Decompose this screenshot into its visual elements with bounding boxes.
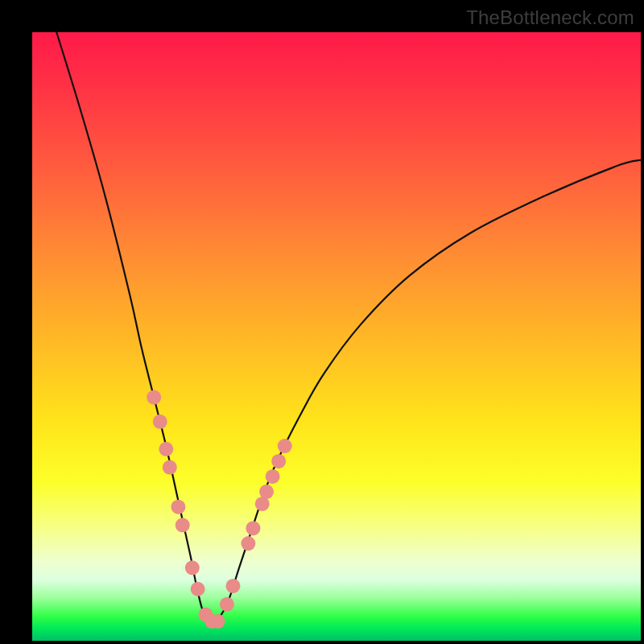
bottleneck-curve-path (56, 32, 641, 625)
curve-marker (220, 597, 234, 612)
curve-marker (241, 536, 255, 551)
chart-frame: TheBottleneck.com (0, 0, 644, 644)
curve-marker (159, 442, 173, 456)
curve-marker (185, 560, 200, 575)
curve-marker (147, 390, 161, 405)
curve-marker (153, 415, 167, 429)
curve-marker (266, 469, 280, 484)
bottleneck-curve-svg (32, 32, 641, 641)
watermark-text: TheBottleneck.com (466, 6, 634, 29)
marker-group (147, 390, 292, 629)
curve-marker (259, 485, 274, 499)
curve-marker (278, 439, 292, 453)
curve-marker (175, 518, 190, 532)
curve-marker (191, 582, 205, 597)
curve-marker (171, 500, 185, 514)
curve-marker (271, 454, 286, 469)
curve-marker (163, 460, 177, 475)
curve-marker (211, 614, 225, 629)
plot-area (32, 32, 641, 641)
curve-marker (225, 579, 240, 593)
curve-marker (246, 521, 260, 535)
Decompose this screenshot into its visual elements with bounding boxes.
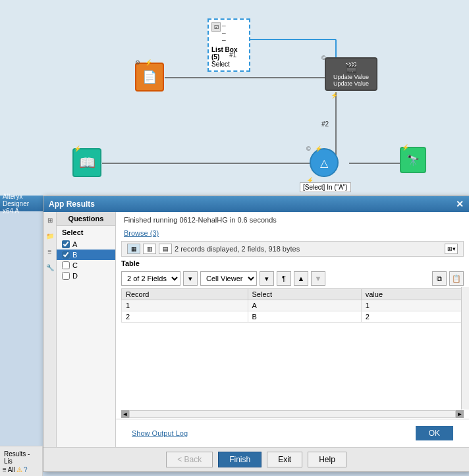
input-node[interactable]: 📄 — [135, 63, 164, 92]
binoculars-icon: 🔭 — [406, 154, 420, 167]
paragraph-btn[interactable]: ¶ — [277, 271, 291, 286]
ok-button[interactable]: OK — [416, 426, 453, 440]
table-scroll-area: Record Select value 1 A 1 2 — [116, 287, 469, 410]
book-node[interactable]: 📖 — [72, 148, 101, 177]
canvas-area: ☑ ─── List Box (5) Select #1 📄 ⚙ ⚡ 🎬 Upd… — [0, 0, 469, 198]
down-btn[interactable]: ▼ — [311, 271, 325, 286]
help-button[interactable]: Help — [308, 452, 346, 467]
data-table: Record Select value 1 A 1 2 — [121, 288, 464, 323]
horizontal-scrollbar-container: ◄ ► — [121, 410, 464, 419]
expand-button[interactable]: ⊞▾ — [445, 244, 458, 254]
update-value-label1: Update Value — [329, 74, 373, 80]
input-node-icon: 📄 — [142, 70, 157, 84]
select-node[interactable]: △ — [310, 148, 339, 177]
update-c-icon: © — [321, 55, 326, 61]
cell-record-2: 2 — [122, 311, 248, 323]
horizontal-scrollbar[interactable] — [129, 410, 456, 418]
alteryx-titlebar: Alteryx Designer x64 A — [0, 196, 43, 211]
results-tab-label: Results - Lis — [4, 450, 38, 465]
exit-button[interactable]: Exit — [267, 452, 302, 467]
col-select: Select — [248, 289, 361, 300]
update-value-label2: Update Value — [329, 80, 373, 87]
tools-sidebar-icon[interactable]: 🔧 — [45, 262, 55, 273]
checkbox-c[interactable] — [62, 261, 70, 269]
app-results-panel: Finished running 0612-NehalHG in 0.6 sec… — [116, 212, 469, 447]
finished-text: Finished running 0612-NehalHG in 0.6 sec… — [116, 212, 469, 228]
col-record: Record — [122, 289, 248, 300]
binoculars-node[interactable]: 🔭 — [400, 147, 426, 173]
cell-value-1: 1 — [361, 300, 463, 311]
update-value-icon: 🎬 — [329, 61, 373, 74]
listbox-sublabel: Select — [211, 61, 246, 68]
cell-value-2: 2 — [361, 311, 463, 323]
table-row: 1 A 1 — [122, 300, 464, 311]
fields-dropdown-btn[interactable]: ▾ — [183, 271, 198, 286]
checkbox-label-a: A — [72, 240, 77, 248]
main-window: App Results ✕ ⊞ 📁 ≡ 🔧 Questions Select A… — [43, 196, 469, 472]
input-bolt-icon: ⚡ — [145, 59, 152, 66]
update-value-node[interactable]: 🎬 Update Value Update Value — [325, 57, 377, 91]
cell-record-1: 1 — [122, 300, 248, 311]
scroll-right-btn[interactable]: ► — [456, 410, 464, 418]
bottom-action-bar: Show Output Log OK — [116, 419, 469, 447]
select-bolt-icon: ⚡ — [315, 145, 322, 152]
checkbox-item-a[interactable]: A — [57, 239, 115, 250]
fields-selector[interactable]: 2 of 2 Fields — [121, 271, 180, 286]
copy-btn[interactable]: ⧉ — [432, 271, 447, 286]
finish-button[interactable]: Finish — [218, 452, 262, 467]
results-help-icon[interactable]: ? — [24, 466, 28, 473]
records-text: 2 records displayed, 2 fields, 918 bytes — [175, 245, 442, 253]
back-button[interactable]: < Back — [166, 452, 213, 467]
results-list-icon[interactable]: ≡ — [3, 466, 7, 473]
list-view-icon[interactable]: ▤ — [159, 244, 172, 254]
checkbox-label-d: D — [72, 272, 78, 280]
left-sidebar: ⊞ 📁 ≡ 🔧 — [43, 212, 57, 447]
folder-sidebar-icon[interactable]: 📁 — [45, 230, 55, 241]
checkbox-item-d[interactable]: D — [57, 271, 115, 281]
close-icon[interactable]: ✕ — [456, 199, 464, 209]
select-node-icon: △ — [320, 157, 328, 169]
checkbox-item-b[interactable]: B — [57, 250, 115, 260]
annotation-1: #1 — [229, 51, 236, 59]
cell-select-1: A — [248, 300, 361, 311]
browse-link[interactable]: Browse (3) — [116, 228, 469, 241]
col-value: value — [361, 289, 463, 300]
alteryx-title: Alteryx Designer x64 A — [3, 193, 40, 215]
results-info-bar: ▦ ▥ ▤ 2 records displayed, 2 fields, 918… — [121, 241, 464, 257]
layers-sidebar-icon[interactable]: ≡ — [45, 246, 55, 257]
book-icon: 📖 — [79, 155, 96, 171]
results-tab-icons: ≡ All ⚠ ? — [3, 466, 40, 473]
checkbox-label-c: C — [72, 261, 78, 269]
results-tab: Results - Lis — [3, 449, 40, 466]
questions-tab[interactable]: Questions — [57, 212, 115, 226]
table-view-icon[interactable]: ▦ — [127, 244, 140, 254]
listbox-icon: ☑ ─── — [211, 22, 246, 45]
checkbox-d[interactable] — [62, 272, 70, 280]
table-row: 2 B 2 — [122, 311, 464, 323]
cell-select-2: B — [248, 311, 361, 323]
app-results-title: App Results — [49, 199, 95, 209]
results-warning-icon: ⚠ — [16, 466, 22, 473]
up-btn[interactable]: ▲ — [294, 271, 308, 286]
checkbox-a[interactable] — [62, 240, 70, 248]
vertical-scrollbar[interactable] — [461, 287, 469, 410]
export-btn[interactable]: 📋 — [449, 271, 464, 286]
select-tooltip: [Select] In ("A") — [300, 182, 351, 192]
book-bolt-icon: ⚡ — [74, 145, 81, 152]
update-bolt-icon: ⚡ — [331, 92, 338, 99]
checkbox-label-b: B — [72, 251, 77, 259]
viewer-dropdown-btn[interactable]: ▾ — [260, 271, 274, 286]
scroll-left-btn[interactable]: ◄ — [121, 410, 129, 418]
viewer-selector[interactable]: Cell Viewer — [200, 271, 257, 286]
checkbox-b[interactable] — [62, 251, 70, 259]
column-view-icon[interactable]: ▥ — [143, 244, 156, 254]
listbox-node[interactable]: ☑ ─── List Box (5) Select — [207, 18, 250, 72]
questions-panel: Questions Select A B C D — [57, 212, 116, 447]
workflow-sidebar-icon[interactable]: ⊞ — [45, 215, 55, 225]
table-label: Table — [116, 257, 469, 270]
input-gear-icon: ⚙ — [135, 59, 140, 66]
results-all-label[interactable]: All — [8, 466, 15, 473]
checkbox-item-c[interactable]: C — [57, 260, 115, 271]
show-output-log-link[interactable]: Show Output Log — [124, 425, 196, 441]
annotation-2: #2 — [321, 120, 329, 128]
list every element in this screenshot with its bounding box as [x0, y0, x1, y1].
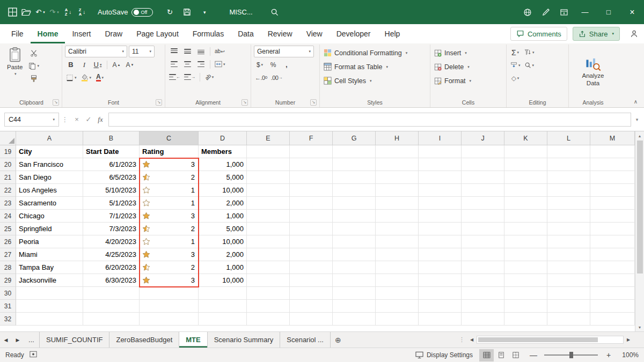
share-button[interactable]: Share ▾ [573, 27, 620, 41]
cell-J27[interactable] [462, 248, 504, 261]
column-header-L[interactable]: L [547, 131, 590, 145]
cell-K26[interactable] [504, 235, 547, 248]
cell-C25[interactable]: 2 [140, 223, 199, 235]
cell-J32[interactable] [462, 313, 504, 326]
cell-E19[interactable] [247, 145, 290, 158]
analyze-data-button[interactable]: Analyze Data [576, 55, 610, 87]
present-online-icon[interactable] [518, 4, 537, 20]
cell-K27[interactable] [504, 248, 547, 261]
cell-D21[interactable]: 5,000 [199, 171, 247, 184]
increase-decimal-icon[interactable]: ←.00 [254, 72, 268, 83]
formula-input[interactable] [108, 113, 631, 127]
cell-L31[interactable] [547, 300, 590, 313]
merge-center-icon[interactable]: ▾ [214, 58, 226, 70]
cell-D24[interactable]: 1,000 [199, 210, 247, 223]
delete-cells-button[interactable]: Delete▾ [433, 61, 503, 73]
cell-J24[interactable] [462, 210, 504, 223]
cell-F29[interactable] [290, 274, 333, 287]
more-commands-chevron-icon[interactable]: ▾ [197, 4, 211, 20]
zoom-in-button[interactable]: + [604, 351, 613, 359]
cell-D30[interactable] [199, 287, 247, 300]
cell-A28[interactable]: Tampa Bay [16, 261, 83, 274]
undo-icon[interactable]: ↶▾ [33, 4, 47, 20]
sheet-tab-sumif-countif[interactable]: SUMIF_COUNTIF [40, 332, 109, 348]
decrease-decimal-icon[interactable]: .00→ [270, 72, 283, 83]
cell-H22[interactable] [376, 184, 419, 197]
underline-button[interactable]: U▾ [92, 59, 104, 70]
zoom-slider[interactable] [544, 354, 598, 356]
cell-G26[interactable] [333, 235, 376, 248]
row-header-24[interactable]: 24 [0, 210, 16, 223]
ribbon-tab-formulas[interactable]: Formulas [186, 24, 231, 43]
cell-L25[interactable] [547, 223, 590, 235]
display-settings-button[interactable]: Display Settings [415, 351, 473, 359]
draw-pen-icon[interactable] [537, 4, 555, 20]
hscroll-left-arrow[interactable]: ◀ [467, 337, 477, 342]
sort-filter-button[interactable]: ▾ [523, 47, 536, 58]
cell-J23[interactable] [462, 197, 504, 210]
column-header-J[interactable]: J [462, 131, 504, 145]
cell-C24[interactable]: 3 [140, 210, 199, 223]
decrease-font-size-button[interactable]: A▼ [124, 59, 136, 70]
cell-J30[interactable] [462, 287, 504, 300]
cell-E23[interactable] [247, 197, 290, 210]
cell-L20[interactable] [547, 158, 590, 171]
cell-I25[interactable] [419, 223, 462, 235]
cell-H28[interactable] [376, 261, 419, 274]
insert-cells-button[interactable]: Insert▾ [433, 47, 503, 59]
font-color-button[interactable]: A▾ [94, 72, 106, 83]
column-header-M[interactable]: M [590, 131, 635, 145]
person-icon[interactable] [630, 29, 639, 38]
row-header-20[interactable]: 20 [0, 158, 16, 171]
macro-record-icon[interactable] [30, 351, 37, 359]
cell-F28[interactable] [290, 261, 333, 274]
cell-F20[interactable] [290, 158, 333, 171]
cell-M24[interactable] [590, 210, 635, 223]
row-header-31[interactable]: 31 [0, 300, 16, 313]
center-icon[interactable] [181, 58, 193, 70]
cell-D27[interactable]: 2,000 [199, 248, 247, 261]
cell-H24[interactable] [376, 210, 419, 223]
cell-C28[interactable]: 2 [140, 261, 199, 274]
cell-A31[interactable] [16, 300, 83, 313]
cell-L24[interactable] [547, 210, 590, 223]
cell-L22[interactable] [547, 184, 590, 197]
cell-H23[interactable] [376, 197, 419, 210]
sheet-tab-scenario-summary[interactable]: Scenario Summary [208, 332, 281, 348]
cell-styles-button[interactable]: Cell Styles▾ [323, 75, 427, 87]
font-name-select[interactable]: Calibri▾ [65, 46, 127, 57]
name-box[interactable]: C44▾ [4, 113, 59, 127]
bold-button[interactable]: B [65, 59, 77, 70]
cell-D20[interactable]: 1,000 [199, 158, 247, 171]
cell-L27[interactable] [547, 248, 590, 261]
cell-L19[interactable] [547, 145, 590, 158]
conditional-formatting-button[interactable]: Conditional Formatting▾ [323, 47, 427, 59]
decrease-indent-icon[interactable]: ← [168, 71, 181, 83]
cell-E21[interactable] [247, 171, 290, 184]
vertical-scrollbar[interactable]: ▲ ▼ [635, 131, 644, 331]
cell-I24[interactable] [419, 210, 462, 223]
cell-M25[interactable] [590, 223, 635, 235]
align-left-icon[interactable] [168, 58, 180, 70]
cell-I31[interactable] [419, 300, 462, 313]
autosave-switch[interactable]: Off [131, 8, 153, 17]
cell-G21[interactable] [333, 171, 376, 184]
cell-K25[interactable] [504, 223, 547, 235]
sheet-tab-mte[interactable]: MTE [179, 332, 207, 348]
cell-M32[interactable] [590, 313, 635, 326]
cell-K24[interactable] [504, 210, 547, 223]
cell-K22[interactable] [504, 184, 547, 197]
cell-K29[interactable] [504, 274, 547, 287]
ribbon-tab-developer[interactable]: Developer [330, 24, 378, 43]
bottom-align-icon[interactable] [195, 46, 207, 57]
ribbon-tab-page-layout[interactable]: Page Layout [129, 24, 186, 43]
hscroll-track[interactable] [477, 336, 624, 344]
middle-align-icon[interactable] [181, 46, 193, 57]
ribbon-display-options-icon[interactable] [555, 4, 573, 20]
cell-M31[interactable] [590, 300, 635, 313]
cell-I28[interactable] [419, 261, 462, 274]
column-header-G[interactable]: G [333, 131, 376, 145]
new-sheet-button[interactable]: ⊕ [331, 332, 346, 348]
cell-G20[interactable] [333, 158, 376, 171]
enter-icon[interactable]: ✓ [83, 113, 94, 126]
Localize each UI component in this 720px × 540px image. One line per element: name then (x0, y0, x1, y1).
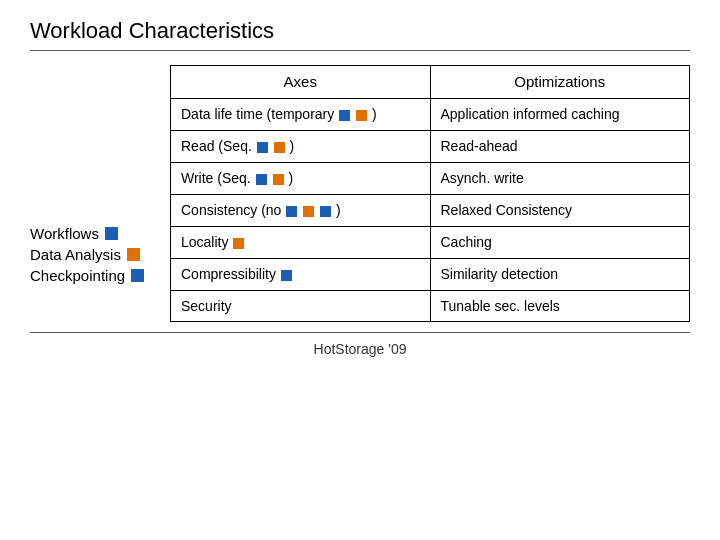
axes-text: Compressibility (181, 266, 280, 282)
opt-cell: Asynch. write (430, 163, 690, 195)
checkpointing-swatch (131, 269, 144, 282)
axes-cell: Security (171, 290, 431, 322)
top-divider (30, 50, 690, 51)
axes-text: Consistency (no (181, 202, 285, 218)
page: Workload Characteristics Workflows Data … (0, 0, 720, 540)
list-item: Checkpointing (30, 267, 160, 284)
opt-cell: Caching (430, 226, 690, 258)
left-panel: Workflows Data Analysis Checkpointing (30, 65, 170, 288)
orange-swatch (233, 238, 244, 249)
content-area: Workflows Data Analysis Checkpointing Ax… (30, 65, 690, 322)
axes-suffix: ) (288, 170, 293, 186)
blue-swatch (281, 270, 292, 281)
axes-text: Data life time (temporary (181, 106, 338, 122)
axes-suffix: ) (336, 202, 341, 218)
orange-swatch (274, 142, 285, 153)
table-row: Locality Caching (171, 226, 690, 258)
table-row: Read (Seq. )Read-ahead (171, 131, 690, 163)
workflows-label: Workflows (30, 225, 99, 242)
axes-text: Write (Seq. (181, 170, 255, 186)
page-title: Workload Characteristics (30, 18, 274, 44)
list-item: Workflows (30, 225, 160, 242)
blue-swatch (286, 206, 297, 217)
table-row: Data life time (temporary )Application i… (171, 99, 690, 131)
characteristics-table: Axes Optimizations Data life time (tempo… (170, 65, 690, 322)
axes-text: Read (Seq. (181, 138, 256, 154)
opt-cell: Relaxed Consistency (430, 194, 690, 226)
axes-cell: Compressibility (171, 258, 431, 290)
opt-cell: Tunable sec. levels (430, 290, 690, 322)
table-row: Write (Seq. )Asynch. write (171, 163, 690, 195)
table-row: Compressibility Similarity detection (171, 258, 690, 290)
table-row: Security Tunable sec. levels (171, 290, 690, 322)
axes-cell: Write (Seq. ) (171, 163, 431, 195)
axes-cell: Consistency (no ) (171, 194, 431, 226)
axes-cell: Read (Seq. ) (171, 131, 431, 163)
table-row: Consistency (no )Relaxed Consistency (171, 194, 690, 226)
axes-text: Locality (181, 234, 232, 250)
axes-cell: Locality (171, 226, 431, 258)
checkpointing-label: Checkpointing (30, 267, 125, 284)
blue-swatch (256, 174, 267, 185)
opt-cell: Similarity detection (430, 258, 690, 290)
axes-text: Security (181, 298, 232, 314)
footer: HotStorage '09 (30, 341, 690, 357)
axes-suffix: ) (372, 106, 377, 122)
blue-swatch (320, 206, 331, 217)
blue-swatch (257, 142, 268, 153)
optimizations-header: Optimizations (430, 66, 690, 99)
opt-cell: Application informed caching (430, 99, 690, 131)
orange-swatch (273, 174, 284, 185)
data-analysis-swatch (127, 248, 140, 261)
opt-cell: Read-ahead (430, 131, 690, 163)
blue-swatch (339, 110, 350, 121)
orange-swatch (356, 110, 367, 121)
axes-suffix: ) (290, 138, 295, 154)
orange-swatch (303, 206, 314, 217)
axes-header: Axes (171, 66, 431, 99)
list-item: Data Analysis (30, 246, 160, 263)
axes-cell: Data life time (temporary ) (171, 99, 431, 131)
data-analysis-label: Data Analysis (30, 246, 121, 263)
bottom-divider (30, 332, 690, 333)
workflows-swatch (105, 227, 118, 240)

________________________

THE TASK – Filter the listing by the string "Optimizations"; copy each matching line.

ANSWER TO THIS EXERCISE –
characteristics-table: Axes Optimizations Data life time (tempo… (170, 65, 690, 322)
optimizations-header: Optimizations (430, 66, 690, 99)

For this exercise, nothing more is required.